## [DATA]

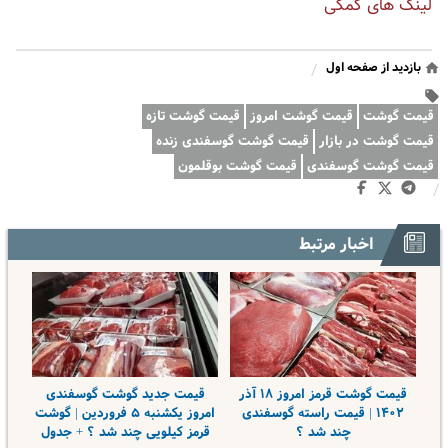
لینک های کمکی
بازدید از صفحه اول
/
قیمت گوشت
قیمت گوشت امروز
قیمت گوشت تازه
قیمت گوشت در بازار
قیمت گوشت گوسفندی زنده
قیمت گوشت گوسفندی
قیمت گوشت بوقلمون
/
اخبار مرتبط
قیمت گوشت قرمز امروز ۱۸ آذر
قیمت جدید گوشت گوسفندی
۱۴۰۲ | قیمت راسته گوسفندی
امروز یکشنبه ۵ فروردین | گوشت
چند شد ؟
قرمز کیلویی چند شد ؟ + جدول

## [DESCRIPTION OF THE TASK]
Please return only the lines from the one with "قیمت گوشت تازه" through the end of the listing, each exactly as written, first and last included.

## [ANSWER TO THE PROBLEM]
قیمت گوشت تازه
قیمت گوشت در بازار
قیمت گوشت گوسفندی زنده
قیمت گوشت گوسفندی
قیمت گوشت بوقلمون
/
اخبار مرتبط
قیمت گوشت قرمز امروز ۱۸ آذر
قیمت جدید گوشت گوسفندی
۱۴۰۲ | قیمت راسته گوسفندی
امروز یکشنبه ۵ فروردین | گوشت
چند شد ؟
قرمز کیلویی چند شد ؟ + جدول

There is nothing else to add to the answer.